* _REQUIREMENT_: The required output is all lines below that contain the word "Kampus".

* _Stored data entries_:
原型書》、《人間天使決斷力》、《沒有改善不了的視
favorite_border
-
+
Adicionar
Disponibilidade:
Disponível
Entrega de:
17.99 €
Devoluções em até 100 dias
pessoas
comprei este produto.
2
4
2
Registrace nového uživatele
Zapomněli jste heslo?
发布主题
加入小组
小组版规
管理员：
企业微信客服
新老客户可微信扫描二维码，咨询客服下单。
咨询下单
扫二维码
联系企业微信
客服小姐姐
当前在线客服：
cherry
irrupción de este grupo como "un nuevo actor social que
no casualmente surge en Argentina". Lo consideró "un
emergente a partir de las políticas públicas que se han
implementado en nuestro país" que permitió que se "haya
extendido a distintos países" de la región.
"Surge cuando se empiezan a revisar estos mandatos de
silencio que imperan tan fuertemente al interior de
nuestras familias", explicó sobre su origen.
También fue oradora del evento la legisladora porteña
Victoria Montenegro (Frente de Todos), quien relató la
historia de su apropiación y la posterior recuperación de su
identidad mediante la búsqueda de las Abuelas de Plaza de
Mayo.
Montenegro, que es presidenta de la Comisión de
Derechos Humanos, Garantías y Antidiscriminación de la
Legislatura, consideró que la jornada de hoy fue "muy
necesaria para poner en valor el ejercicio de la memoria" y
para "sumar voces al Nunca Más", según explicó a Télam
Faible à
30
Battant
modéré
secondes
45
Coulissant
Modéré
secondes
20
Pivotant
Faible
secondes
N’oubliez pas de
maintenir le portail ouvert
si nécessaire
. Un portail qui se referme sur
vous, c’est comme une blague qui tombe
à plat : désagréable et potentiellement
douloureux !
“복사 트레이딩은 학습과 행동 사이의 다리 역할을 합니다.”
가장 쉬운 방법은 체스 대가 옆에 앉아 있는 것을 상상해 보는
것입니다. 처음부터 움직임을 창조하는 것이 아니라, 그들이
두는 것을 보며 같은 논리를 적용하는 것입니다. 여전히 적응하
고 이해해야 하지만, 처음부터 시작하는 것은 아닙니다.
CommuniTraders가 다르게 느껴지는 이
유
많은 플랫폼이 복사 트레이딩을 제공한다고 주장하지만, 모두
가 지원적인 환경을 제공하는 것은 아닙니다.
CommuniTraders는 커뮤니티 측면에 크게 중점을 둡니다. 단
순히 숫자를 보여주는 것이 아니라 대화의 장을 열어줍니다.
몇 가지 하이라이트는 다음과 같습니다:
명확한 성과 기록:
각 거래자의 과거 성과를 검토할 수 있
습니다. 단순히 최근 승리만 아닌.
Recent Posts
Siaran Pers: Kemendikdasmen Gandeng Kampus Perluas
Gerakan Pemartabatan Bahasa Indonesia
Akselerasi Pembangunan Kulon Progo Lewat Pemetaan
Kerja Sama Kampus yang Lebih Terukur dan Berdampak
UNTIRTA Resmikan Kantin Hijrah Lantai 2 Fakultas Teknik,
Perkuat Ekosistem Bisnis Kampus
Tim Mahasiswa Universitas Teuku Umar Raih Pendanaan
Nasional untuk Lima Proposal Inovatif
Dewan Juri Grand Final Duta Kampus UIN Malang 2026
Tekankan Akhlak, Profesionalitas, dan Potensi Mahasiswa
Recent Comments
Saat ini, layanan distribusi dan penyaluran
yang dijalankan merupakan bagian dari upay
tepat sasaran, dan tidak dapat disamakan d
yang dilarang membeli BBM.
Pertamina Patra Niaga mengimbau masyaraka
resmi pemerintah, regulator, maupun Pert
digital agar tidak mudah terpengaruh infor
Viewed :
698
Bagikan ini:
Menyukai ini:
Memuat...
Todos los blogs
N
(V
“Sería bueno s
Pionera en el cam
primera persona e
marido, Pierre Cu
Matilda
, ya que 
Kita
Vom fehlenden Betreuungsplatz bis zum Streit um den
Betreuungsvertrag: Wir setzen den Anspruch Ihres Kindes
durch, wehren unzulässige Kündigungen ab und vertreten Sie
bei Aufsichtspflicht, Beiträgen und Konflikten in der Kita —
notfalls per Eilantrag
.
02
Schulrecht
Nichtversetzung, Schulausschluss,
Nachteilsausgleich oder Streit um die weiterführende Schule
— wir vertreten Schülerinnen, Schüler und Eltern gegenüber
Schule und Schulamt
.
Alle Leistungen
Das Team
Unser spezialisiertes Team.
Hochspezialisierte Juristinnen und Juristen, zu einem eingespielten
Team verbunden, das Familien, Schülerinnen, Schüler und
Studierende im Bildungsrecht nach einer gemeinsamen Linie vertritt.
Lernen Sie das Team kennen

* _EXERCISE RESPONSE_:
Siaran Pers: Kemendikdasmen Gandeng Kampus Perluas
Kerja Sama Kampus yang Lebih Terukur dan Berdampak
Perkuat Ekosistem Bisnis Kampus
Dewan Juri Grand Final Duta Kampus UIN Malang 2026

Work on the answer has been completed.